Detailed application of the above model to current hoopla in the e-book market left as an exercise to the reader. However, I will note that one reason I bought a Kindle is that I thought book publishers were so ornery, retrograde, and technophobic that they'd never progress to stage 4 unless they had an obnoxious would-be monopsonist (viz., Amazon) to frighten them through stage 3.

(A counterpoint to the above argument would be to observe that certain goods, like streaming video and computer games, appear to be evolving in the direction of fairly strong architectures of control. Neither Netflix streaming nor Steam give you much freedom w.r.t. your "purchase". It's unclear whether this means their respective markets haven't progressed far enough yet, or there's something fundamentally different about these media.)

Monday, February 08, 2010

J. Blow: Games as Instruments for Observing Our Universe

You might be dissuaded from listening to this talk by Jonathan Blow because it's distributed as a PowerPoint presentation and a couple of MP3s, or else because it's nominally about the much-maligned artifacts of human civilization commonly called "video games".

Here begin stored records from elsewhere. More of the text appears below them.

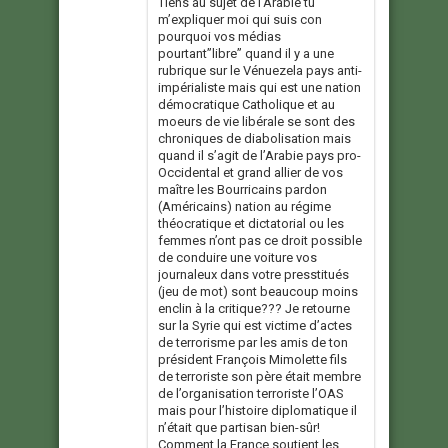
Tiens au sujet de l’Arabie tu
m’expliquer moi qui suis con
pourquoi vos médias
pourtant”libre” quand il y a une
rubrique sur le Vénuezela pays anti-
impérialiste mais qui est une nation
démocratique Catholique et au
moeurs de vie libérale se sont des
chroniques de diabolisation mais
quand il s’agit de l’Arabie pays pro-
Occidental et grand allier de vos
maître les Bourricains pardon
(Américains) nation au régime
théocratique et dictatorial ou les
femmes n’ont pas ce droit possible
de conduire une voiture vos
journaleux dans votre presstitués
(jeu de mot) sont beaucoup moins
enclin à la critique??? Je retourne
sur la Syrie qui est victime d’actes
de terrorisme par les amis de ton
président François Mimolette fils
de terroriste son père était membre
de l’organisation terroriste l’OAS
mais pour l’histoire diplomatique il
n’était que partisan bien-sûr!
Comment la France soutient les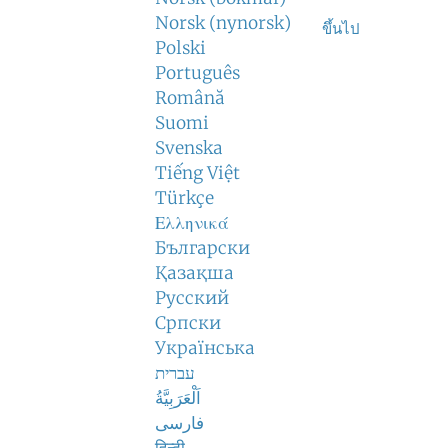
Norsk (nynorsk)
ขึ้นไป
Polski
Português
Română
Suomi
Svenska
Tiếng Việt
Türkçe
Ελληνικά
Български
Қазақша
Русский
Српски
Українська
עברית
اَلْعَرَبِيَّةُ
فارسی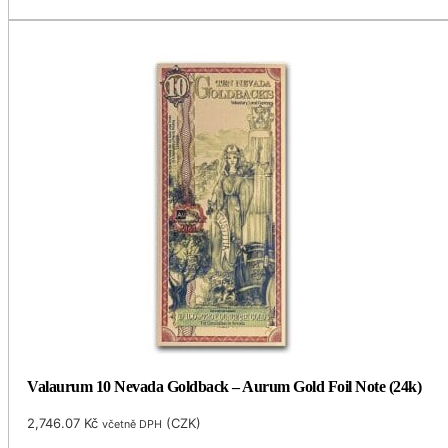
Valaurum 10 Nevada Goldback – Aurum Gold Foil Note (24k)
2,746.07
Kč
(
CZK
)
včetně DPH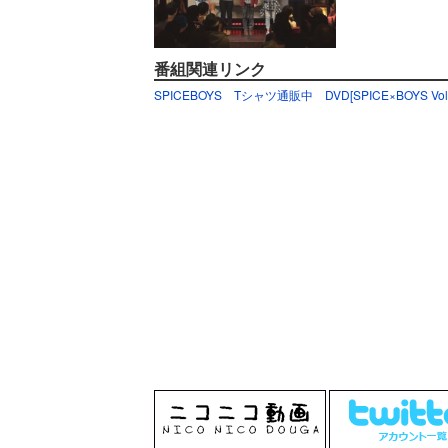
番組関連リンク
SPICEBOYS Tシャツ通販中
DVD[SPICE×BOYS Vol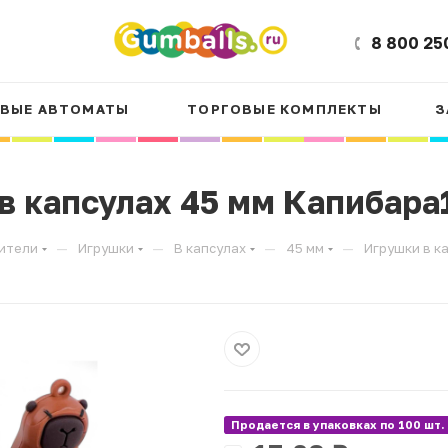
8 800 25
ВЫЕ АВТОМАТЫ
ТОРГОВЫЕ КОМПЛЕКТЫ
З
в капсулах 45 мм Капибара
—
—
—
—
ители
Игрушки
В капсулах
45 мм
Игрушки в к
Продается в упаковках по 100 шт.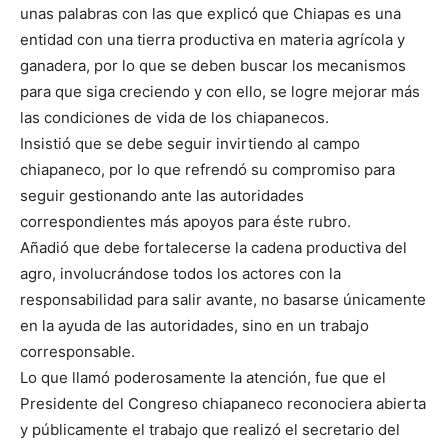
unas palabras con las que explicó que Chiapas es una
entidad con una tierra productiva en materia agrícola y
ganadera, por lo que se deben buscar los mecanismos
para que siga creciendo y con ello, se logre mejorar más
las condiciones de vida de los chiapanecos.
Insistió que se debe seguir invirtiendo al campo
chiapaneco, por lo que refrendó su compromiso para
seguir gestionando ante las autoridades
correspondientes más apoyos para éste rubro.
Añadió que debe fortalecerse la cadena productiva del
agro, involucrándose todos los actores con la
responsabilidad para salir avante, no basarse únicamente
en la ayuda de las autoridades, sino en un trabajo
corresponsable.
Lo que llamó poderosamente la atención, fue que el
Presidente del Congreso chiapaneco reconociera abierta
y públicamente el trabajo que realizó el secretario del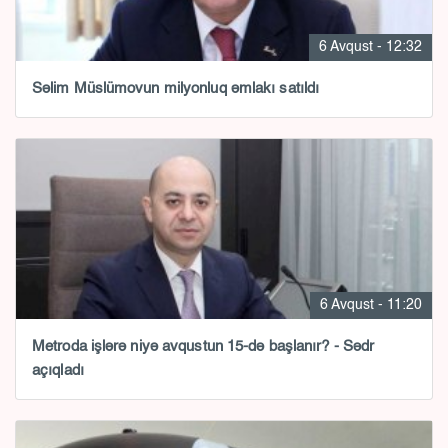
6 Avqust - 12:32
Səlim Müslümovun milyonluq əmlakı satıldı
6 Avqust - 11:20
Metroda işlərə niyə avqustun 15-də başlanır? - Sədr
açıqladı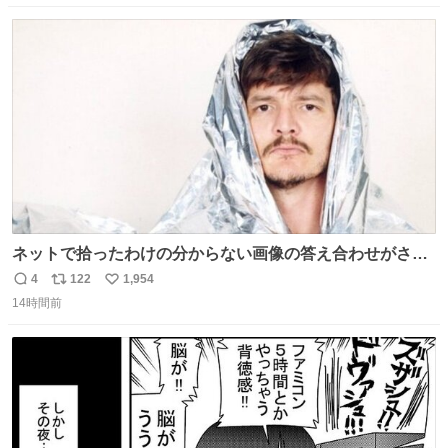
数
ス
ね
ト
数
数
ネットで拾ったわけの分からない画像の答え合わせがされ
ていくw
4
122
1,954
返
リ
い
14時間前
信
ポ
い
数
ス
ね
ト
数
数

You would be making a mistake.

Jonathan Blow is a minor genius, and this talk is worthy of attention from anyone interested in science or art or really any creative activity. I have previously mocked video game apologists for viewing games as a failed (or at least not-quite-successful-yet) aspirant to "interactive cinema" — the teleological destiny of gaming, by this aesthetic, being the creation of an action movie in which You! Are! The! Hero! — and Blow is perhaps the most articulate proponent of the opposite view.

E. W. Dijkstra famously said that "Computer Science is no more about computers than astronomy is about telescopes." He was suggesting that there are properties of the universe — viz, certain mathematical truths — that can only be inspected by studying algorithms, which humans can only do through the construction of computing devices. Per Dijkstra, the devices are not the point, or at least not the only point.

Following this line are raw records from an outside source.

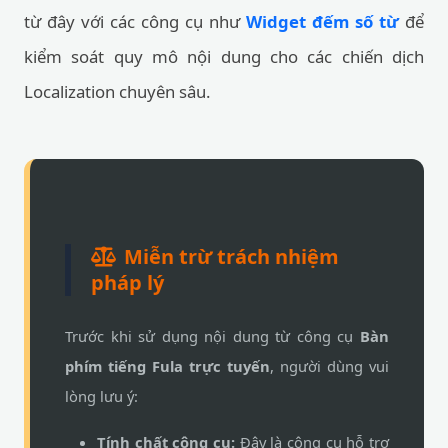
từ đây với các công cụ như
Widget đếm số từ
để
kiểm soát quy mô nội dung cho các chiến dịch
Localization chuyên sâu.
Miễn trừ trách nhiệm
pháp lý
Trước khi sử dụng nội dung từ công cụ
Bàn
phím tiếng Fula trực tuyến
, người dùng vui
lòng lưu ý:
Tính chất công cụ:
Đây là công cụ hỗ trợ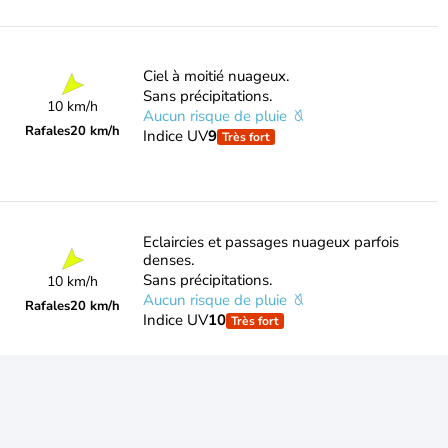
Ciel à moitié nuageux.
Sans précipitations.
10 km/h
Aucun risque de pluie
Rafales
20 km/h
Indice UV
9
Très fort
Eclaircies et passages nuageux parfois
denses.
Sans précipitations.
10 km/h
Aucun risque de pluie
Rafales
20 km/h
Indice UV
10
Très fort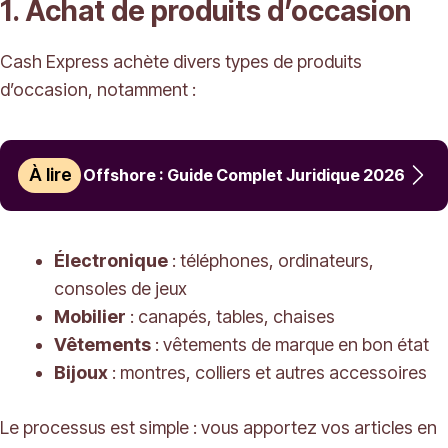
1. Achat de produits d’occasion
Cash Express achète divers types de produits
d’occasion, notamment :
À lire
Offshore : Guide Complet Juridique 2026
Électronique
: téléphones, ordinateurs,
consoles de jeux
Mobilier
: canapés, tables, chaises
Vêtements
: vêtements de marque en bon état
Bijoux
: montres, colliers et autres accessoires
Le processus est simple : vous apportez vos articles en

In practice, most of computer science amounts to cleverly engineering around messes that humans have created; but sometimes you do glimpse something which appears to be a property of the broader universe. This is a point that is mostly unappreciated by non-computer-scientists, who assume that the essence of computer science is fiddling around with gadgets.

Similarly, the word "game" applies, in the broadest sense, to any system of rules with which one or more agents interact. Blow's basic point is that the generative systems of rules that we call games can be profound devices for exploring truth, just like the generative systems of rules we call algorithms. But that's a pretty inadequate summary of the talk. You should really listen to the talk itself.

(The Q&A is longer and somewhat more inside-baseball w.r.t. the Game Industry as it actually exists today, and therefore less interesting overall, although there are some good bits there too.)